In a rare display of defiance, Californians voted for Proposition 22 this fall, which rolled back some of the crippling regulations the legislature imposed on freelancers last year. Assembly Bill 5 destroyed careers and livelihoods, and served as an immediate reminder of the intrusion of the state on agreements between employers and employees.

The effects of AB5 were felt personally and abruptly in a way that, for instance, the overregulation of schools or public utilities is not. Because voters don’t understand how these affect them, most of bureaucracies weighing on the Golden State remain intact.

Ordinary people have no language to talk about their problems. For instance, the “homelessness crisis” is really a drug and mental health crisis, but we continue to discuss it as if it’s an economic one. Similarly, illegal immigrants and criminals are assumed to be victims of white supremacy in a way that, for instance, Americans dying on the streets are not. Unable to speak about our problems, we double down on past failures.

For instance, last week Los Angeles elected the Soros-sponsored and BLM-endorsed District Attorney George Gascon. Gascon, who wrote Propositions 47 and 57, promised to go after cops and to dismantle the gang unit. His election is likely to cause a chain reaction of early retirements and resignations among experienced law enforcement professionals in Los Angeles County — a loss that is unlikely to be easily made up if the voters switch to a serious district attorney in the near future.

Virtue Signaling Will Not Solve These Problems

While Kamala may direct federal money to our near-bankrupt state that took months of lockdown pain to keep economic activity down to ensure a mail-in election, a federal rescue package is unlikely to affect our quality of life: it won’t put the junkies into rehab or punish criminals. Nor will it stop the forest fires, for that matter, or create economic opportunities in an overregulated environment.

It will function as a kind of needle exchange, like the “harm reduction” policy popular with local politicians, except not for the strung-out addicts but for the terminally dysfunctional technocratic machine. Bailouts may keep the state alive in the immediate future, hoping against hope that deep structural problems will magically resolve themselves, but in effect prolonging suffering for everyone.

A one-party state, California is taken for granted by politicians. Californians do not expect special attention from politicians either. I live a stone’s throw away from Harris’s birth town of Berkeley. I didn’t sense any excitement about her around here.
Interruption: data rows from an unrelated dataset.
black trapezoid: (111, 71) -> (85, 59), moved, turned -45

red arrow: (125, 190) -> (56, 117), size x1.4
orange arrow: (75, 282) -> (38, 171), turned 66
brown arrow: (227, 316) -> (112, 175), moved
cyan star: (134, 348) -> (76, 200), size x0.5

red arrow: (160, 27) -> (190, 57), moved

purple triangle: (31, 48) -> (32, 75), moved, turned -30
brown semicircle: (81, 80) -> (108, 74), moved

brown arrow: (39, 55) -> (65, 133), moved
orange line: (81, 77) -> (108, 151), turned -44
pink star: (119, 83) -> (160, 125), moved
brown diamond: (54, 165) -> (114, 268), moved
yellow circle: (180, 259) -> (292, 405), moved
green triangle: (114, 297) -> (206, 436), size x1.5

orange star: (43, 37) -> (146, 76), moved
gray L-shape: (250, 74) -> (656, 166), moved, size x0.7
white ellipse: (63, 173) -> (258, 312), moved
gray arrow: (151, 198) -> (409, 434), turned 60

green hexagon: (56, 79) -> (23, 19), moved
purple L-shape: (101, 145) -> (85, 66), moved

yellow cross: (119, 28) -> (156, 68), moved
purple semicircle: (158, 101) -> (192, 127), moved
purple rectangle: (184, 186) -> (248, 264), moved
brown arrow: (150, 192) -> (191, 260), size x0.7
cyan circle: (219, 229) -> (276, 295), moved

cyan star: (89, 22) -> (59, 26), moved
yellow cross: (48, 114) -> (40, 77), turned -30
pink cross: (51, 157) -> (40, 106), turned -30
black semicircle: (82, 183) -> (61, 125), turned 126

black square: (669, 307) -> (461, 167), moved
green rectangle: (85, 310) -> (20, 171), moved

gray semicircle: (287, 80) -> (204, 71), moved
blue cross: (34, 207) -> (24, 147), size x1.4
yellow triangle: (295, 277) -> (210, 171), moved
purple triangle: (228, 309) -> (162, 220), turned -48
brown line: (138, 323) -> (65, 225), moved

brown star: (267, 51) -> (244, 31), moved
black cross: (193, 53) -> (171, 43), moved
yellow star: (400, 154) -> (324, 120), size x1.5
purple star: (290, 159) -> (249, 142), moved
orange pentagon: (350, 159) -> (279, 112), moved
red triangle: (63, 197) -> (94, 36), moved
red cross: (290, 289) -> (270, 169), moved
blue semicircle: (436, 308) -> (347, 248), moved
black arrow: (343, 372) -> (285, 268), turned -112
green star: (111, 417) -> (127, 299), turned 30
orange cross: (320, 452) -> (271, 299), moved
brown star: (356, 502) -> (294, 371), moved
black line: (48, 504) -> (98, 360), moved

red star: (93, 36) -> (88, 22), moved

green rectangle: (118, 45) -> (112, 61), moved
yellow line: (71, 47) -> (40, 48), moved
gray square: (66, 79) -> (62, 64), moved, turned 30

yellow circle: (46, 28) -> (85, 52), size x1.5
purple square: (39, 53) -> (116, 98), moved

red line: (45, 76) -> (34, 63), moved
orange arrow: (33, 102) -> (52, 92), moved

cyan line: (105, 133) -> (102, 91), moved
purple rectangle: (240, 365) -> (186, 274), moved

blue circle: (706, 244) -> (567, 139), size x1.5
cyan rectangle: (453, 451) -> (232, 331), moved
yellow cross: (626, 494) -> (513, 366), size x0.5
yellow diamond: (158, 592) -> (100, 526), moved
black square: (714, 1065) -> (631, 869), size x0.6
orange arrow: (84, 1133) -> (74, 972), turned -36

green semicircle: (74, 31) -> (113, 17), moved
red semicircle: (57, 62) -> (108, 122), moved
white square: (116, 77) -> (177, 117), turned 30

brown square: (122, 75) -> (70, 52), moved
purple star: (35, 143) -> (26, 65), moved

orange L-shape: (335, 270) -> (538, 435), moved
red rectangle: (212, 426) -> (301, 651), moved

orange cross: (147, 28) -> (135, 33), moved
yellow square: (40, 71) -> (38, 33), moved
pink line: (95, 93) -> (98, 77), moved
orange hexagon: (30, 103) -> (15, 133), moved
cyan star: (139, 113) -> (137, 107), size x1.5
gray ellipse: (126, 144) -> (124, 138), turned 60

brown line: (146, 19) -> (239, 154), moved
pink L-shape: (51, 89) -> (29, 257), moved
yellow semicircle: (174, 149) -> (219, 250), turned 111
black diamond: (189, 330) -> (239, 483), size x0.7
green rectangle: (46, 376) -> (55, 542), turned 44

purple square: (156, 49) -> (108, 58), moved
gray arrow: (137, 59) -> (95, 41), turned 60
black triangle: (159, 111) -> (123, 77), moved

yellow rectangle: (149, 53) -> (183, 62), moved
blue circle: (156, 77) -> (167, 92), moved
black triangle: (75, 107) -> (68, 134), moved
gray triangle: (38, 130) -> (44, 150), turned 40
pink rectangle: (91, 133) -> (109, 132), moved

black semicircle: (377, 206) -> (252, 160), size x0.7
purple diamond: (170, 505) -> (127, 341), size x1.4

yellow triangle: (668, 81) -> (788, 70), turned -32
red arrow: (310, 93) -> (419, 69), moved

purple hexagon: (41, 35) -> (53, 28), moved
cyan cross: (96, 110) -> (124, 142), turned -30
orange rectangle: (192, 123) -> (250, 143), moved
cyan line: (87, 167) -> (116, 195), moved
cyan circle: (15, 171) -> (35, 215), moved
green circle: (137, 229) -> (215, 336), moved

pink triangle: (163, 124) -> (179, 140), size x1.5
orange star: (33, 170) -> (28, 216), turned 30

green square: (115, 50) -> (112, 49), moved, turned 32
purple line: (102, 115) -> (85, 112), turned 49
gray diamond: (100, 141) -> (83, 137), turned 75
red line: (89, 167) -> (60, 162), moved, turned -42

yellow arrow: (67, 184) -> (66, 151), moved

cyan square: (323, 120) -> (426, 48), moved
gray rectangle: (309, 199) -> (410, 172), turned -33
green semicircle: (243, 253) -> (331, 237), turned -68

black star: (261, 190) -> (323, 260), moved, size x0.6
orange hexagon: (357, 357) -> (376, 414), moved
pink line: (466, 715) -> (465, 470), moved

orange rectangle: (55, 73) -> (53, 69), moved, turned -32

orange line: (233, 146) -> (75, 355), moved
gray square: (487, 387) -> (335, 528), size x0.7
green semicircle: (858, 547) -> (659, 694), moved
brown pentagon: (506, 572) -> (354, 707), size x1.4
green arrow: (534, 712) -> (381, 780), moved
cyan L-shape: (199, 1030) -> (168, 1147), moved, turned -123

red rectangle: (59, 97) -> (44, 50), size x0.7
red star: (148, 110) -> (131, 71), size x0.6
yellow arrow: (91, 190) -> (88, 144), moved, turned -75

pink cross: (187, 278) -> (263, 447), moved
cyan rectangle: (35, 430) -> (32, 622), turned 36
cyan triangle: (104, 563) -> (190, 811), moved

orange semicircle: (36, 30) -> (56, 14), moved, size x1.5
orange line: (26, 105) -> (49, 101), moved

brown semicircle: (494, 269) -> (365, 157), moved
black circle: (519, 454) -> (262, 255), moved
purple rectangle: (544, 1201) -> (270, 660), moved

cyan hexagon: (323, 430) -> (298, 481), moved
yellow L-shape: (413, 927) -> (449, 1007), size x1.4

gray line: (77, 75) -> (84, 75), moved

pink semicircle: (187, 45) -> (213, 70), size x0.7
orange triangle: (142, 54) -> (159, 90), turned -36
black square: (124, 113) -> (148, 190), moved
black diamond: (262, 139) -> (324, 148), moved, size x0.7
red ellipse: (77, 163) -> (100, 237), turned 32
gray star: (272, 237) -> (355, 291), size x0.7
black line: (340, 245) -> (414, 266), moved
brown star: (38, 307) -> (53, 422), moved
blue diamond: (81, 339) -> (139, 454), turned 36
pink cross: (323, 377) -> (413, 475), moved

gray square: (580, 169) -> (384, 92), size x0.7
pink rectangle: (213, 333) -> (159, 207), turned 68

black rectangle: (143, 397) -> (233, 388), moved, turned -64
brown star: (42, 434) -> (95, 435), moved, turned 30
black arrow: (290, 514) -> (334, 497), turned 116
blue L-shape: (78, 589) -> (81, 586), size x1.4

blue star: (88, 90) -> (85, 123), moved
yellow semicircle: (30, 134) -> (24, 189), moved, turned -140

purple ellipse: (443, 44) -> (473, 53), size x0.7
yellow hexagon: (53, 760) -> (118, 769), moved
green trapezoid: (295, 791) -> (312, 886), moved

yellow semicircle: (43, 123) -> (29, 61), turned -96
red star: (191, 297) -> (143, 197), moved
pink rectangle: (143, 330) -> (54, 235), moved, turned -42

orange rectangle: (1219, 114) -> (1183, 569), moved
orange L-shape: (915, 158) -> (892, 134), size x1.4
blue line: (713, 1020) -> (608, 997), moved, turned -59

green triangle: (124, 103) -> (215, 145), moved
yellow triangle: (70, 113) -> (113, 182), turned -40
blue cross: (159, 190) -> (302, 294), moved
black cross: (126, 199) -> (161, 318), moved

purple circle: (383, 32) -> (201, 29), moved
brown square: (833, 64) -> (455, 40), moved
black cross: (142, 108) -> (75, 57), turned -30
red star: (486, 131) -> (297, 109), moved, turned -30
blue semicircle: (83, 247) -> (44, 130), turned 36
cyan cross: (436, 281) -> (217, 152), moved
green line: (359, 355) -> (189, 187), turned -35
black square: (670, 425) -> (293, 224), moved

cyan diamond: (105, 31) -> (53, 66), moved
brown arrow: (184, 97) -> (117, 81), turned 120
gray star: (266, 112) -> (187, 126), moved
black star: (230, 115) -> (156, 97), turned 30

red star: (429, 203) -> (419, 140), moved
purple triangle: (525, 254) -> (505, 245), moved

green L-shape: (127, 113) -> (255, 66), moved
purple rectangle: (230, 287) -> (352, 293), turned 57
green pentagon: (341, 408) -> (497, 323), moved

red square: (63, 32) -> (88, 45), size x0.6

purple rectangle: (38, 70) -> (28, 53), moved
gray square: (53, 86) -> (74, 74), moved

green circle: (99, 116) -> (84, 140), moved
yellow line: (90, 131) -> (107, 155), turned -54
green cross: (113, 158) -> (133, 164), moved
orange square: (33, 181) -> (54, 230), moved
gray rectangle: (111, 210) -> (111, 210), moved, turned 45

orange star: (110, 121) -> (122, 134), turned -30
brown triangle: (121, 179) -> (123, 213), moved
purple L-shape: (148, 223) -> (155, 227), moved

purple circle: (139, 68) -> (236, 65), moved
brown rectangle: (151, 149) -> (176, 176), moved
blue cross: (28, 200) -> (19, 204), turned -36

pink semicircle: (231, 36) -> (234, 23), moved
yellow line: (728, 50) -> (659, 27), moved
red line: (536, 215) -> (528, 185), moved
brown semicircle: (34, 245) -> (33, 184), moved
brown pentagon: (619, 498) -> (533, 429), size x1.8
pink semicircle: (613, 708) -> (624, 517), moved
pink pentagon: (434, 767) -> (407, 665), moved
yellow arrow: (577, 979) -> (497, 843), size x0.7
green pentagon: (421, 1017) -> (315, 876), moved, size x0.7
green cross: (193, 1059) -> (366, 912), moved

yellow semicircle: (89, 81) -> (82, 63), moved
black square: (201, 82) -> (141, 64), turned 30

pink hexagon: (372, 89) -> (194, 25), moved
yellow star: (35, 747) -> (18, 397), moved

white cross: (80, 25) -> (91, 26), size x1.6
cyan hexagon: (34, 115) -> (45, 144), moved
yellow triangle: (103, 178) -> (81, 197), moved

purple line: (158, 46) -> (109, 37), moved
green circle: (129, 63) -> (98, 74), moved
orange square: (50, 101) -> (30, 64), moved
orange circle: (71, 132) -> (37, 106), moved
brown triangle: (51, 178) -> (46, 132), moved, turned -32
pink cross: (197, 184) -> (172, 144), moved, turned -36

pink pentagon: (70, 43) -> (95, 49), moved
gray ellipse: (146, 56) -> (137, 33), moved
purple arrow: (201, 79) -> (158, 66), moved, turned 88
During the primaries I spotted many more Mayor Pete bumper stickers than Kamala gear. And, of course, she dropped out of the race when she polled in low single digits in California. I seriously doubt a single person in the Bay Area outside of the political machine can personally vouch for her, or say that she changed his life in a positive way. That’s considered normal.

Like Kamala, we approach the powers that be on our backs. Californians don’t expect much in return for faithfully voting for their party but the affirmation of leftist ideologies. If we want to improve our material and social well-being, if we want to leave free of fear, if we want our kids to be able to play in a sandbox at a nearby park without being poked by a hypodermic needle, we need to start thinking beyond “Everyone Believes” yard signs, and demand accountability from our politicians.

If Californians can’t master the will to protest-vote for a Republican, they should vote write-in, third party, or boycott elections. We must make our state competitive to force our politicians to abandon their left-wing rhetorical flourishes, and come up with common sense solutions for the problems that make our state unlivable. And the rest of the nation should heed our story.